Was it right or socially acceptable to run someone else's lines.. He!! no, but if they weren't tagged with a gear tag he may not have a leg to stand on with a Warden... But if you tag them they would be seen and get run by every river rat out there....


----------



## markbrumbaugh (Jul 13, 2010)

markbrumbaugh said:


> In my younger, dumber days, I'd been known to pick them up to see if anyone was having any luck. I sure wouldn't do that now. But they may have been just curious.


Just to be clear, of course, I never touched their fish but it was till dumb. I could have been shot.


----------



## Lone Eagle (Aug 20, 2009)

It was a felony to steal catfish from someone back when I was a commercial fisherman on this lake. Might still be considered that too.


----------



## fishinganimal (Mar 30, 2006)

Back in the day we tagged our lines but never with a jug or bottle on Lake Houston. We used a weighted hook device and dragged till we got the line. If you left it overnight with a jug kiss your fish goodbye. Sad but true. That would be a hangin offense way back in the day!!!!!!!


----------



## Shrimptail_Hunter (Dec 20, 2008)

They are clearly tagged and they not only stole the fish off the main line they took the clips and hooks with them when my buddy caught them. He was in a bass buggy and they were in a skiff so they just wanted to get out of there quick.


----------



## Whitebassfisher (May 4, 2007)

markbrumbaugh said:


> In my younger, dumber days, I'd been known to pick them up to see if anyone was having any luck. I sure wouldn't do that now. But they may have been just curious.

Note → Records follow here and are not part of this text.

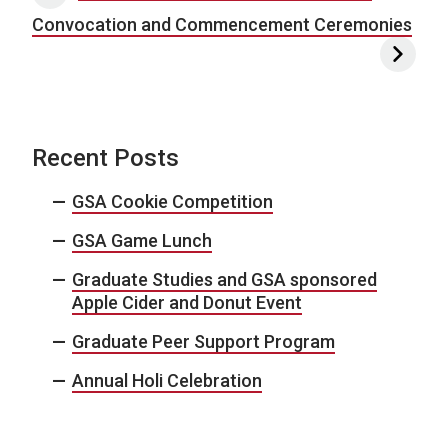
Convocation and Commencement Ceremonies
Recent Posts
GSA Cookie Competition
GSA Game Lunch
Graduate Studies and GSA sponsored
Apple Cider and Donut Event
Graduate Peer Support Program
Annual Holi Celebration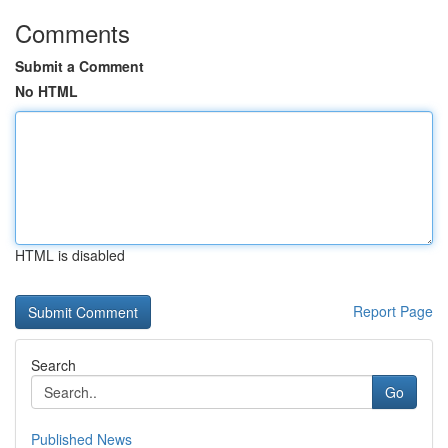
Comments
Submit a Comment
No HTML
HTML is disabled
Report Page
Search
Go
Published News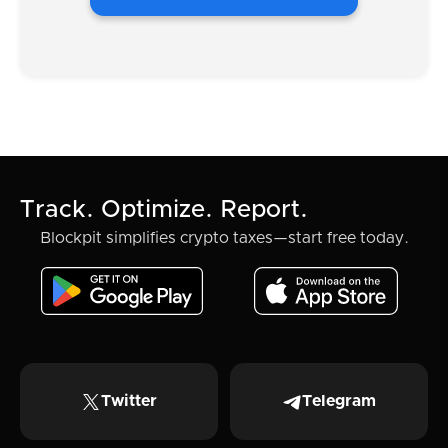
Track. Optimize. Report.
Blockpit simplifies crypto taxes—start free today.
Twitter
Telegram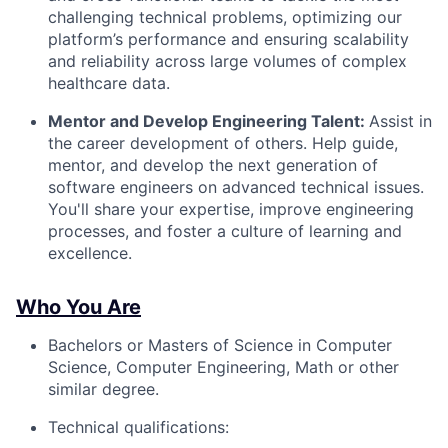
challenging technical problems, optimizing our
platform’s performance and ensuring scalability
and reliability across large volumes of complex
healthcare data.
Mentor and Develop Engineering Talent:
Assist in
the career development of others. Help guide,
mentor, and develop the next generation of
software engineers on advanced technical issues.
You'll share your expertise, improve engineering
processes, and foster a culture of learning and
excellence.
Who You Are
Bachelors or Masters of Science in Computer
Science, Computer Engineering, Math or other
similar degree.
Technical qualifications: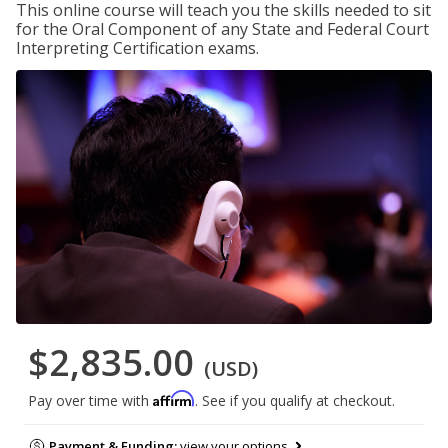
This online course will teach you the skills needed to sit
for the Oral Component of any State and Federal Court
Interpreting Certification exams.
$2,835.00
(USD)
Affirm
Pay over time with
. See if you qualify at checkout.
Payment & Funding:
view your options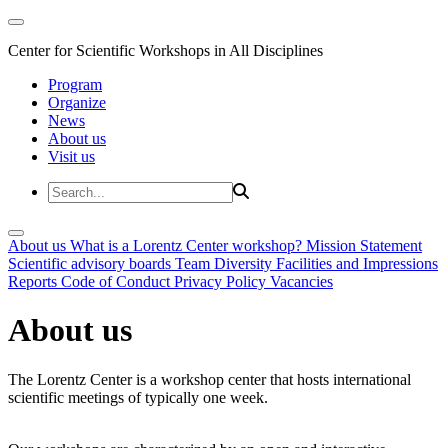
Center for Scientific Workshops in All Disciplines
Program
Organize
News
About us
Visit us
About us
What is a Lorentz Center workshop?
Mission Statement
Scientific advisory boards
Team
Diversity
Facilities and Impressions
Reports
Code of Conduct
Privacy Policy
Vacancies
About us
The Lorentz Center is a workshop center that hosts international
scientific meetings of typically one week.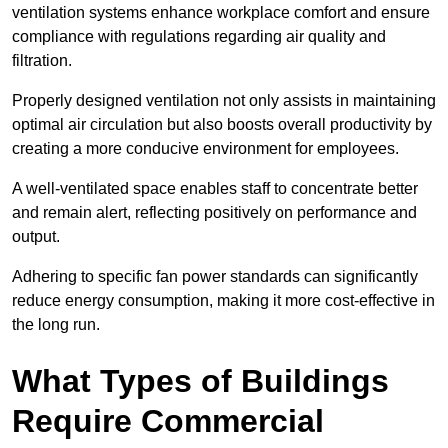
ventilation systems enhance workplace comfort and ensure
compliance with regulations regarding air quality and
filtration.
Properly designed ventilation not only assists in maintaining
optimal air circulation but also boosts overall productivity by
creating a more conducive environment for employees.
A well-ventilated space enables staff to concentrate better
and remain alert, reflecting positively on performance and
output.
Adhering to specific fan power standards can significantly
reduce energy consumption, making it more cost-effective in
the long run.
What Types of Buildings
Require Commercial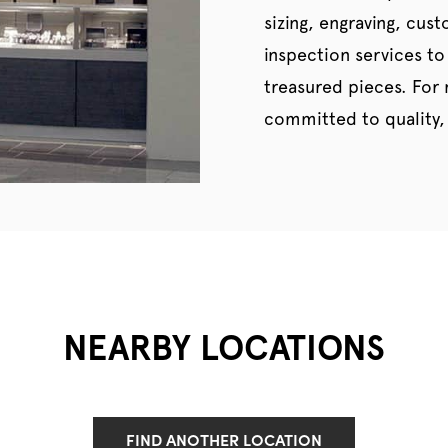
sizing, engraving, cus
inspection services to
treasured pieces. For
committed to quality, 
NEARBY LOCATIONS
FIND ANOTHER LOCATION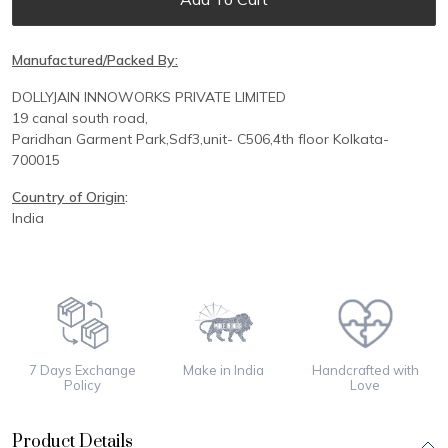
Manufactured/Packed By:
DOLLYJAIN INNOWORKS PRIVATE LIMITED
19 canal south road,
Paridhan
Garment Park,
Sdf3,unit-
C
506,
4th floor
Kolkata-
700015
Country of Origin
:
India
7 Days Exchange
Make in India
Handcrafted with
Policy
Love
Product Details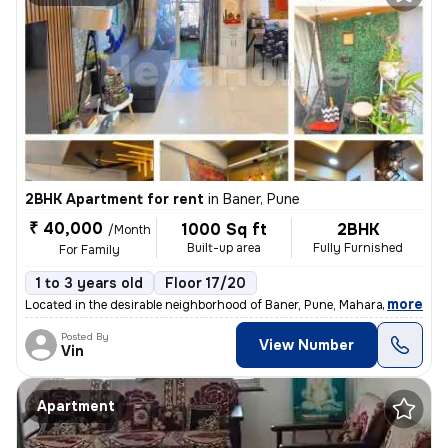
2BHK Apartment for rent
in
Baner, Pune
₹ 40,000
1000 Sq ft
2BHK
/Month
Built-up area
Fully Furnished
For Family
1 to 3 years old
Floor 17/20
,
more
Located in the desirable neighborhood of Baner, Pune, Maharashtra, Ind
Posted By
View Number
Vin
Apartment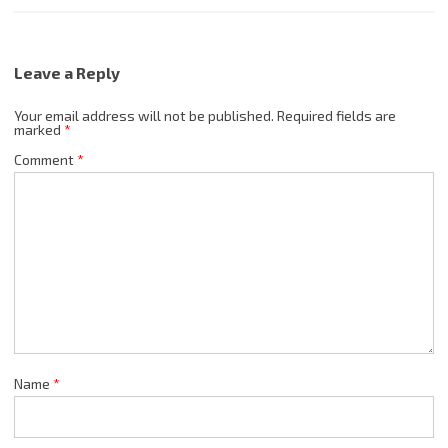
Leave a Reply
Your email address will not be published.
Required fields are
marked
*
Comment
*
Name
*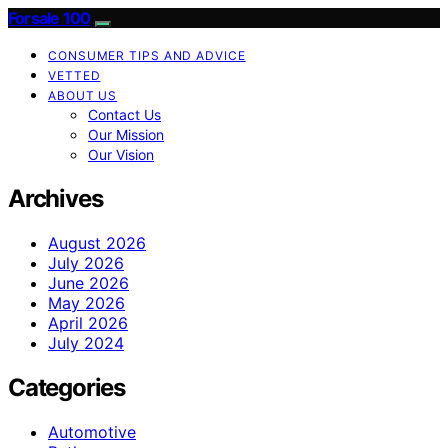
Forsale 100
CONSUMER TIPS AND ADVICE
VETTED
ABOUT US
Contact Us
Our Mission
Our Vision
Archives
August 2026
July 2026
June 2026
May 2026
April 2026
July 2024
Categories
Automotive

Mark, I am glad you mentioned the curiosity thing. I have been tempted to look also, but have not. And I don't mean to take the fish, just to see. It is so tempting when you see a jug going crazy. But pulling up the line to look might cause a cat to get off, so I don't do it.


----------



## Lucky Strike (May 25, 2004)

I fished with an old friend years ago in Lake Brownwood. His trotlines were always set deep without a marker back then. He caught a guy running his lines so the next time he went he had has shotgun with him. The guy took off as soon as he could see that it was the man coming to run his lines. He had a smaller motor, but got close enough to stray the guy with bird shot. He never heard anymore from that guy and he never lost his catfish any more. Fun times in about 1968


----------



## SKs Crappie Fishing (Mar 24, 2008)

lake houston is the worlds worst at getting your fish & jugs stolen!!!!


----------